**YOUR INSTRUCTIONS:**
In the listing that follows, the lines starting at the one containing "Что можно увидеть на экскурсии?" and ending at the one containing "マスヨの売上倍増セミナー" are to be returned exactly, both boundary lines included, and no others.

**GIVEN DATA:**

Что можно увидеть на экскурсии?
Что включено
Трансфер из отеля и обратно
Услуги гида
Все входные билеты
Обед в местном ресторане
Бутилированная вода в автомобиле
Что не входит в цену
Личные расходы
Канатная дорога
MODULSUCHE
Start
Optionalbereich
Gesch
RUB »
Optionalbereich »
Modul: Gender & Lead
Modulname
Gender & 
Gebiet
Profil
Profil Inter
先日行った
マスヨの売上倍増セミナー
...
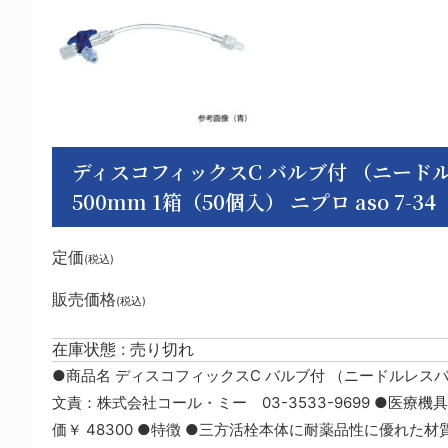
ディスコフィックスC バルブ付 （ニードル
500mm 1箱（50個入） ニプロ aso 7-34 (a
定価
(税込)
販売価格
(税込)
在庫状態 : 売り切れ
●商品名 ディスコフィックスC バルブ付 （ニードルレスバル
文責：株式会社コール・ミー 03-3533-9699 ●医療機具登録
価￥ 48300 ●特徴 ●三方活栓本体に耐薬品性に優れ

**ANSWER SPACE:**
Что можно увидеть на экскурсии?
Что включено
Трансфер из отеля и обратно
Услуги гида
Все входные билеты
Обед в местном ресторане
Бутилированная вода в автомобиле
Что не входит в цену
Личные расходы
Канатная дорога
MODULSUCHE
Start
Optionalbereich
Gesch
RUB »
Optionalbereich »
Modul: Gender & Lead
Modulname
Gender & 
Gebiet
Profil
Profil Inter
先日行った
マスヨの売上倍増セミナー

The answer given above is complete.